# [Work request]
Print the data that follows without changing a single word.

Transcribed page contents:
===

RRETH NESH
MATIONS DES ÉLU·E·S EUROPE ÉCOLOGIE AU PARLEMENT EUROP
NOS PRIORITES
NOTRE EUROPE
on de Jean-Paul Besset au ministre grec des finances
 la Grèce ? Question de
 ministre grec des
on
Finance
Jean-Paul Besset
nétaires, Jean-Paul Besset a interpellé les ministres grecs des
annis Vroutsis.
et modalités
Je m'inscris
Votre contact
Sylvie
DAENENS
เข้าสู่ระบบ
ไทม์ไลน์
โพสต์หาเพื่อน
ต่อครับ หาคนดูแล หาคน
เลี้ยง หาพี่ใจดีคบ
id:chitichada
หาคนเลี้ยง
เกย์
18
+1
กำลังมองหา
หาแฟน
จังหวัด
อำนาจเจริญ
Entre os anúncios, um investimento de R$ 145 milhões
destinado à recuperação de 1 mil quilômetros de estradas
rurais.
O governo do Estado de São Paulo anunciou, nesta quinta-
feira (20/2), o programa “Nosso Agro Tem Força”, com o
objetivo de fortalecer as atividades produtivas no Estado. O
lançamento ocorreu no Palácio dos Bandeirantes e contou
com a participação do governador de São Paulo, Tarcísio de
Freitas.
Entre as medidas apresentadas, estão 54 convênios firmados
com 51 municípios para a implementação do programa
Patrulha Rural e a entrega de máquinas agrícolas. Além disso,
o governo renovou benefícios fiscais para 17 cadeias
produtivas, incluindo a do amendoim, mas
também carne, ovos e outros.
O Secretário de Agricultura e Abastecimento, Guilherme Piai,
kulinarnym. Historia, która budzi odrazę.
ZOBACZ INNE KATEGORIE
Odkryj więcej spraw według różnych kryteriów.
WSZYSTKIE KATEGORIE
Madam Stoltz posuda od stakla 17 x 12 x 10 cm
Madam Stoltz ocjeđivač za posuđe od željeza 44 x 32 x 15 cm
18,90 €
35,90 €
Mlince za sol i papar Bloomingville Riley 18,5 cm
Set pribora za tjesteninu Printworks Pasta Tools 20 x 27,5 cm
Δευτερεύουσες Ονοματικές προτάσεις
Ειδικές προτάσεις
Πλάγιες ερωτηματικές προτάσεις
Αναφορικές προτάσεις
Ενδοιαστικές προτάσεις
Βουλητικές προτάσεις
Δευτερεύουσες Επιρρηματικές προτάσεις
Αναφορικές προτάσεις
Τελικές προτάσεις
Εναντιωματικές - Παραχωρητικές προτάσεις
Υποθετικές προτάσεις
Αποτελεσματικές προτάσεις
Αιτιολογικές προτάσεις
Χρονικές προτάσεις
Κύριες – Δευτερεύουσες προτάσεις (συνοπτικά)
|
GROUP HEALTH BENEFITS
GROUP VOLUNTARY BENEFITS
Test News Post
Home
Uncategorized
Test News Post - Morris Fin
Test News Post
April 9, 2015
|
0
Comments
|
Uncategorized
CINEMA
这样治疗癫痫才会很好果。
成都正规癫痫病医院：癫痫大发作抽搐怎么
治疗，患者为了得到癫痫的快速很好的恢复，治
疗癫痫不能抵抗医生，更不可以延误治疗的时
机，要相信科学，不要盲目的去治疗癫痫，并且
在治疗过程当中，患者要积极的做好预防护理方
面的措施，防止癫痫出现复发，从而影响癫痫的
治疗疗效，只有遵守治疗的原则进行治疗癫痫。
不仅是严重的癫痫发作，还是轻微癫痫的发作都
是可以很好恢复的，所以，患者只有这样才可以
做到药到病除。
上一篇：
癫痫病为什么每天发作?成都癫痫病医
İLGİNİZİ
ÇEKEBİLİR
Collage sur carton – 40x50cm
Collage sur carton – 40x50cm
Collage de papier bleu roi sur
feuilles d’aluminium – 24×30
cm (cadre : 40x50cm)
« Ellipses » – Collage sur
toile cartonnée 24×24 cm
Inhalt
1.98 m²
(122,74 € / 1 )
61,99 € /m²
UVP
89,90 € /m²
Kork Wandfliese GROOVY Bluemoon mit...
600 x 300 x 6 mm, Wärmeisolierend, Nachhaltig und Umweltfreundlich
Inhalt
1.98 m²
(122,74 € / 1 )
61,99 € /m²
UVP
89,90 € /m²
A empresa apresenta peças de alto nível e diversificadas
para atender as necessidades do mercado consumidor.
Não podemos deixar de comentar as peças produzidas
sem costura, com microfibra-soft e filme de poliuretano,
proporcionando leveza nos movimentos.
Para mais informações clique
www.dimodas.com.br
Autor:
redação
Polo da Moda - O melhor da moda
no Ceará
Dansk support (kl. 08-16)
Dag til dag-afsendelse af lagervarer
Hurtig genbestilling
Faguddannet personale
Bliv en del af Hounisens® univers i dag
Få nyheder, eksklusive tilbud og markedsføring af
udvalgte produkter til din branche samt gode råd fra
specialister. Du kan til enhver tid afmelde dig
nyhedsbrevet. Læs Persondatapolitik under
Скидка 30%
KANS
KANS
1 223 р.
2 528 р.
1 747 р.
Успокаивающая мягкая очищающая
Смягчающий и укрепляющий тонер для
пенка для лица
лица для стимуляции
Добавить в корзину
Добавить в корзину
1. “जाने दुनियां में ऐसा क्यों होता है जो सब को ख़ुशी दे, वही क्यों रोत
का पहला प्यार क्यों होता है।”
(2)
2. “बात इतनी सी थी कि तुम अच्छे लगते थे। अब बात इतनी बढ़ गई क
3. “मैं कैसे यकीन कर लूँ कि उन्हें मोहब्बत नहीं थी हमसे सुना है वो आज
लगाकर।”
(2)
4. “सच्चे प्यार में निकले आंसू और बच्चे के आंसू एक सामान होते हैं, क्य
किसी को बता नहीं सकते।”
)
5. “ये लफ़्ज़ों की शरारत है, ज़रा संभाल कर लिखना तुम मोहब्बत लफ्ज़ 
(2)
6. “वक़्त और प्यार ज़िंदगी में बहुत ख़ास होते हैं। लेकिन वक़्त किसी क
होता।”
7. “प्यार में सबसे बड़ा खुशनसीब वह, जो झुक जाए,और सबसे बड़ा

===

# [Solution for this exercise]
RRETH NESH
MATIONS DES ÉLU·E·S EUROPE ÉCOLOGIE AU PARLEMENT EUROP
NOS PRIORITES
NOTRE EUROPE
on de Jean-Paul Besset au ministre grec des finances
 la Grèce ? Question de
 ministre grec des
on
Finance
Jean-Paul Besset
nétaires, Jean-Paul Besset a interpellé les ministres grecs des
annis Vroutsis.
et modalités
Je m'inscris
Votre contact
Sylvie
DAENENS
เข้าสู่ระบบ
ไทม์ไลน์
โพสต์หาเพื่อน
ต่อครับ หาคนดูแล หาคน
เลี้ยง หาพี่ใจดีคบ
id:chitichada
หาคนเลี้ยง
เกย์
18
+1
กำลังมองหา
หาแฟน
จังหวัด
อำนาจเจริญ
Entre os anúncios, um investimento de R$ 145 milhões
destinado à recuperação de 1 mil quilômetros de estradas
rurais.
O governo do Estado de São Paulo anunciou, nesta quinta-
feira (20/2), o programa “Nosso Agro Tem Força”, com o
objetivo de fortalecer as atividades produtivas no Estado. O
lançamento ocorreu no Palácio dos Bandeirantes e contou
com a participação do governador de São Paulo, Tarcísio de
Freitas.
Entre as medidas apresentadas, estão 54 convênios firmados
com 51 municípios para a implementação do programa
Patrulha Rural e a entrega de máquinas agrícolas. Além disso,
o governo renovou benefícios fiscais para 17 cadeias
produtivas, incluindo a do amendoim, mas
também carne, ovos e outros.
O Secretário de Agricultura e Abastecimento, Guilherme Piai,
kulinarnym. Historia, która budzi odrazę.
ZOBACZ INNE KATEGORIE
Odkryj więcej spraw według różnych kryteriów.
WSZYSTKIE KATEGORIE
Madam Stoltz posuda od stakla 17 x 12 x 10 cm
Madam Stoltz ocjeđivač za posuđe od željeza 44 x 32 x 15 cm
18,90 €
35,90 €
Mlince za sol i papar Bloomingville Riley 18,5 cm
Set pribora za tjesteninu Printworks Pasta Tools 20 x 27,5 cm
Δευτερεύουσες Ονοματικές προτάσεις
Ειδικές προτάσεις
Πλάγιες ερωτηματικές προτάσεις
Αναφορικές προτάσεις
Ενδοιαστικές προτάσεις
Βουλητικές προτάσεις
Δευτερεύουσες Επιρρηματικές προτάσεις
Αναφορικές προτάσεις
Τελικές προτάσεις
Εναντιωματικές - Παραχωρητικές προτάσεις
Υποθετικές προτάσεις
Αποτελεσματικές προτάσεις
Αιτιολογικές προτάσεις
Χρονικές προτάσεις
Κύριες – Δευτερεύουσες προτάσεις (συνοπτικά)
|
GROUP HEALTH BENEFITS
GROUP VOLUNTARY BENEFITS
Test News Post
Home
Uncategorized
Test News Post - Morris Fin
Test News Post
April 9, 2015
|
0
Comments
|
Uncategorized
CINEMA
这样治疗癫痫才会很好果。
成都正规癫痫病医院：癫痫大发作抽搐怎么
治疗，患者为了得到癫痫的快速很好的恢复，治
疗癫痫不能抵抗医生，更不可以延误治疗的时
机，要相信科学，不要盲目的去治疗癫痫，并且
在治疗过程当中，患者要积极的做好预防护理方
面的措施，防止癫痫出现复发，从而影响癫痫的
治疗疗效，只有遵守治疗的原则进行治疗癫痫。
不仅是严重的癫痫发作，还是轻微癫痫的发作都
是可以很好恢复的，所以，患者只有这样才可以
做到药到病除。
上一篇：
癫痫病为什么每天发作?成都癫痫病医
İLGİNİZİ
ÇEKEBİLİR
Collage sur carton – 40x50cm
Collage sur carton – 40x50cm
Collage de papier bleu roi sur
feuilles d’aluminium – 24×30
cm (cadre : 40x50cm)
« Ellipses » – Collage sur
toile cartonnée 24×24 cm
Inhalt
1.98 m²
(122,74 € / 1 )
61,99 € /m²
UVP
89,90 € /m²
Kork Wandfliese GROOVY Bluemoon mit...
600 x 300 x 6 mm, Wärmeisolierend, Nachhaltig und Umweltfreundlich
Inhalt
1.98 m²
(122,74 € / 1 )
61,99 € /m²
UVP
89,90 € /m²
A empresa apresenta peças de alto nível e diversificadas
para atender as necessidades do mercado consumidor.
Não podemos deixar de comentar as peças produzidas
sem costura, com microfibra-soft e filme de poliuretano,
proporcionando leveza nos movimentos.
Para mais informações clique
www.dimodas.com.br
Autor:
redação
Polo da Moda - O melhor da moda
no Ceará
Dansk support (kl. 08-16)
Dag til dag-afsendelse af lagervarer
Hurtig genbestilling
Faguddannet personale
Bliv en del af Hounisens® univers i dag
Få nyheder, eksklusive tilbud og markedsføring af
udvalgte produkter til din branche samt gode råd fra
specialister. Du kan til enhver tid afmelde dig
nyhedsbrevet. Læs Persondatapolitik under
Скидка 30%
KANS
KANS
1 223 р.
2 528 р.
1 747 р.
Успокаивающая мягкая очищающая
Смягчающий и укрепляющий тонер для
пенка для лица
лица для стимуляции
Добавить в корзину
Добавить в корзину
1. “जाने दुनियां में ऐसा क्यों होता है जो सब को ख़ुशी दे, वही क्यों रोत
का पहला प्यार क्यों होता है।”
(2)
2. “बात इतनी सी थी कि तुम अच्छे लगते थे। अब बात इतनी बढ़ गई क
3. “मैं कैसे यकीन कर लूँ कि उन्हें मोहब्बत नहीं थी हमसे सुना है वो आज
लगाकर।”
(2)
4. “सच्चे प्यार में निकले आंसू और बच्चे के आंसू एक सामान होते हैं, क्य
किसी को बता नहीं सकते।”
)
5. “ये लफ़्ज़ों की शरारत है, ज़रा संभाल कर लिखना तुम मोहब्बत लफ्ज़ 
(2)
6. “वक़्त और प्यार ज़िंदगी में बहुत ख़ास होते हैं। लेकिन वक़्त किसी क
होता।”
7. “प्यार में सबसे बड़ा खुशनसीब वह, जो झुक जाए,और सबसे बड़ा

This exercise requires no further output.